According to the Rider Levett Bucknall Quarterly Construction Cost Report for the fourth quarter of 2017, which was released recently, construction costs are rising across the country. It’s another confirmation of ancedotal evidence throughout the U.S. construction industry. 

In fact, the year-over-year rate of growth in 12 major metros tracked by the report was negative only in Honolulu, where costs declined 0.51 percent for the year. That’s a market which, in any case, is almost an expensive as New York or San Francisco, currently the priciest for construction.

The highest annual increase was, unsurprisingly, San Francisco, with construction costs up 7.63 percent. Los Angeles came in a close second, posting a  7.08 percent year-over-year hike. Also above 5 percent: Portland, Ore. (5.76 percent), Chicago (5.33 percent), and Seattle (5.21 percent). The other metros mostly fell between 3 percent and 4 percent increases.
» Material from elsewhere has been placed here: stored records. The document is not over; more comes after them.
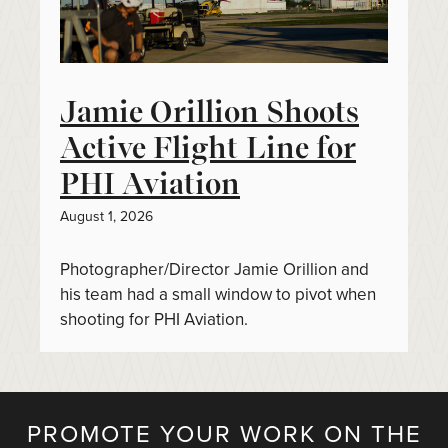
Jamie Orillion Shoots
Active Flight Line for
PHI Aviation
August 1, 2026
Photographer/Director Jamie Orillion and
his team had a small window to pivot when
shooting for PHI Aviation.
PROMOTE YOUR WORK ON THE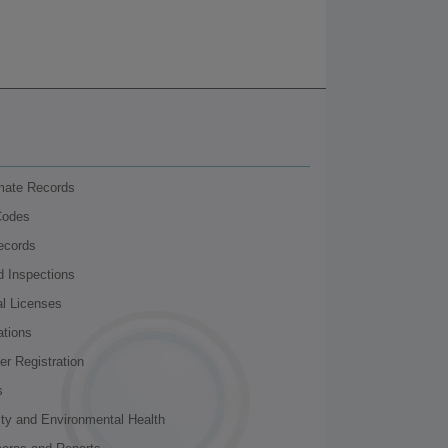
nmate Records
Codes
ecords
d Inspections
al Licenses
ations
r Registration
s
ity and Environmental Health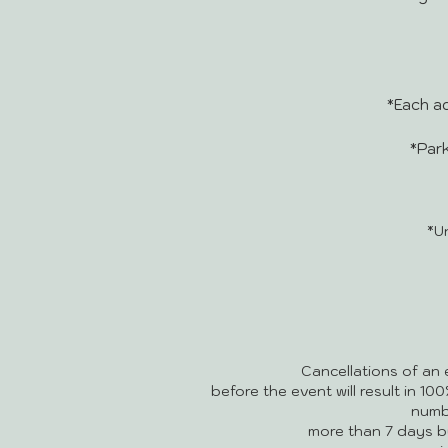
*Each ad
*Park
*U
Cancellations of an 
before the event will result in 10
numb
more than 7 days b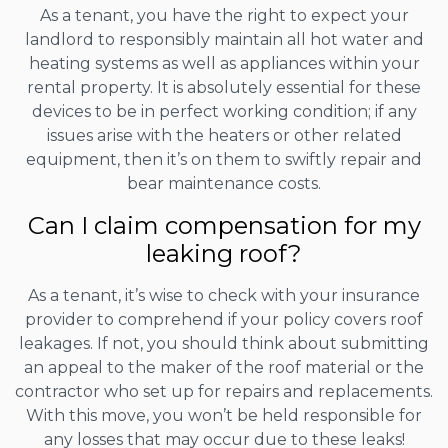
As a tenant, you have the right to expect your
landlord to responsibly maintain all hot water and
heating systems as well as appliances within your
rental property. It is absolutely essential for these
devices to be in perfect working condition; if any
issues arise with the heaters or other related
equipment, then it’s on them to swiftly repair and
bear maintenance costs.
Can I claim compensation for my
leaking roof?
As a tenant, it’s wise to check with your insurance
provider to comprehend if your policy covers roof
leakages. If not, you should think about submitting
an appeal to the maker of the roof material or the
contractor who set up for repairs and replacements.
With this move, you won’t be held responsible for
any losses that may occur due to these leaks!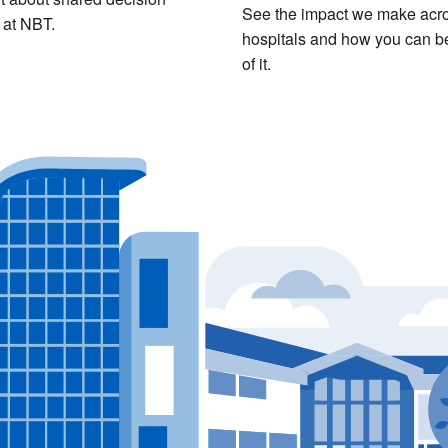
See the impact we make acro
 at NBT.
hospitals and how you can be
of it.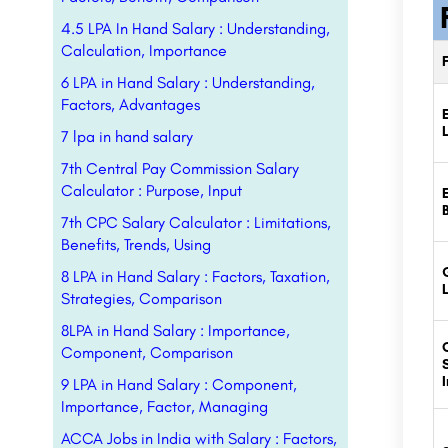
4.5 LPA In Hand Salary : Understanding,
Calculation, Importance
6 LPA in Hand Salary : Understanding,
Factors, Advantages
7 lpa in hand salary
7th Central Pay Commission Salary
Calculator : Purpose, Input
7th CPC Salary Calculator : Limitations,
Benefits, Trends, Using
8 LPA in Hand Salary : Factors, Taxation,
Strategies, Comparison
8LPA in Hand Salary : Importance,
Component, Comparison
9 LPA in Hand Salary : Component,
Importance, Factor, Managing
ACCA Jobs in India with Salary : Factors,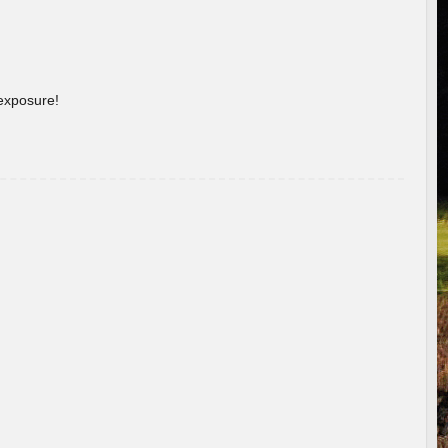
 exposure!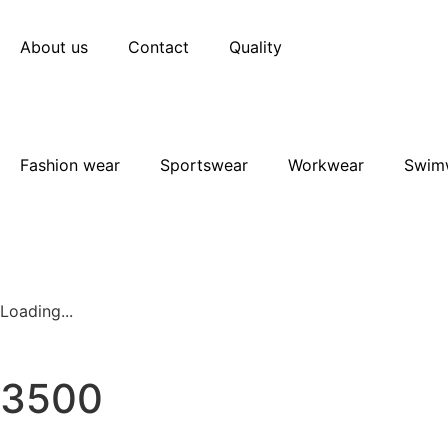
About us
Contact
Quality
Fashion wear
Sportswear
Workwear
Swim
Loading...
3500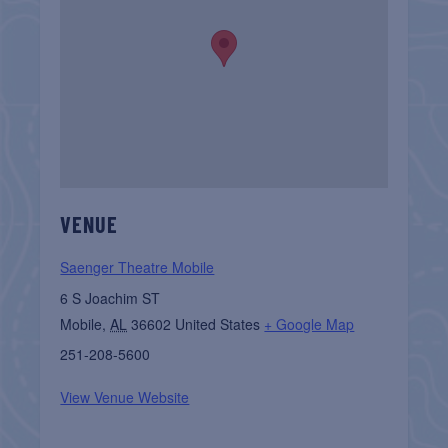
VENUE
Saenger Theatre Mobile
6 S Joachim ST
Mobile
,
AL
36602
United States
+ Google Map
251-208-5600
View Venue Website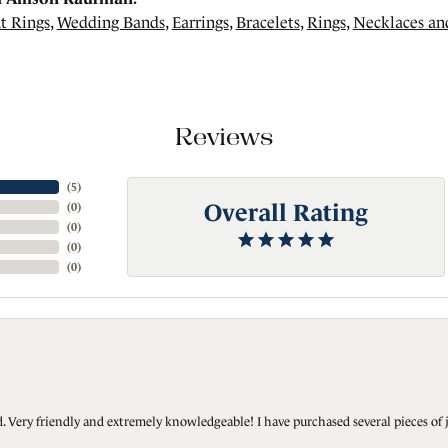
t Rings
,
Wedding Bands
,
Earrings
,
Bracelets
,
Rings
,
Necklaces an
Reviews
(
5
)
Overall Rating
(
0
)
(
0
)
(
0
)
(
0
)
Very friendly and extremely knowledgeable! I have purchased several pieces of 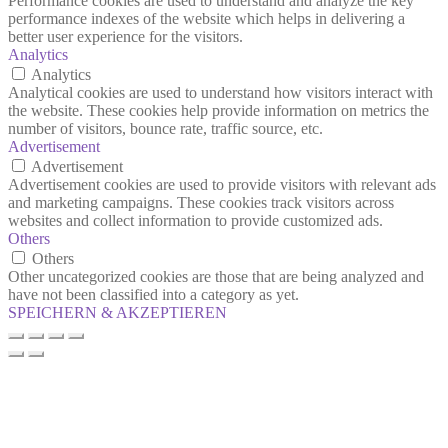
Performance cookies are used to understand and analyze the key
performance indexes of the website which helps in delivering a
better user experience for the visitors.
Analytics
Analytics
Analytical cookies are used to understand how visitors interact with
the website. These cookies help provide information on metrics the
number of visitors, bounce rate, traffic source, etc.
Advertisement
Advertisement
Advertisement cookies are used to provide visitors with relevant ads
and marketing campaigns. These cookies track visitors across
websites and collect information to provide customized ads.
Others
Others
Other uncategorized cookies are those that are being analyzed and
have not been classified into a category as yet.
SPEICHERN & AKZEPTIEREN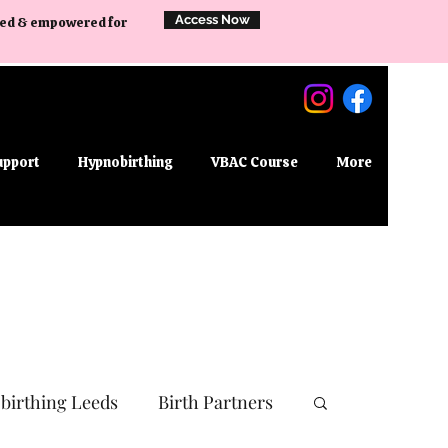
Access Now
ared & empowered for
upport
Hypnobirthing
VBAC Course
More
birthing Leeds
Birth Partners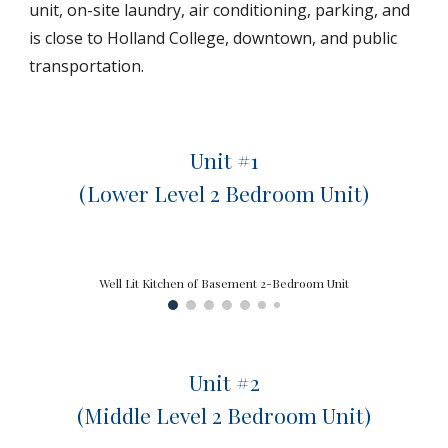
unit, on-site laundry, air conditioning, parking, and
is close to Holland College, downtown, and public
transportation.
Unit #1
(Lower Level 2 Bedroom Unit)
Well Lit Kitchen of Basement 2-Bedroom Unit
Unit #
2
(
Middle
Level 2 Bedroom Unit)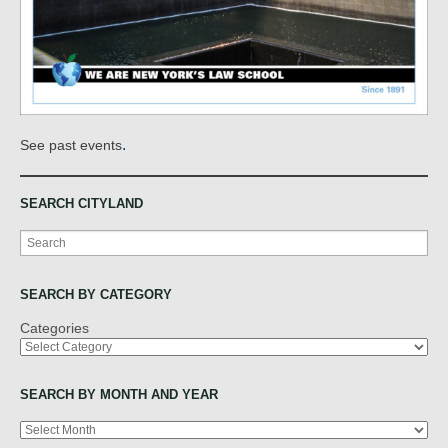
.
See past events
SEARCH CITYLAND
Search
SEARCH BY CATEGORY
Categories
SEARCH BY MONTH AND YEAR
Archives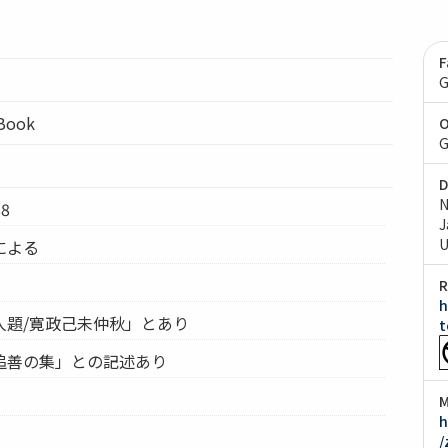
F
G
lBook
O
G
D
N
8
J
U
による
R
h
人題/寛政己未仲秋」とあり
t
追善の集」との記述あり
M
h
/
Between last July 1 and Oct. 1, average construction costs increased about 1 percent nationally. Several markets recorded increases higher than one percent, including Chicago, Denver, Las Vegas, Los Angeles, Phoenix, and Portland. On the other hand, Boston, Honolulu, New York, San Francisco, Seattle, and Washington, D.C., all saw increases of less than 1 percent.

The report tracks the true bid cost of construction, which includes, in addition to labor and materials, general contractor and subcontractor overhead costs and fees (profit), according to Rider Levett Bucknall. It also includes applicable sales/use taxes typical of ‘standard’ construction contracts.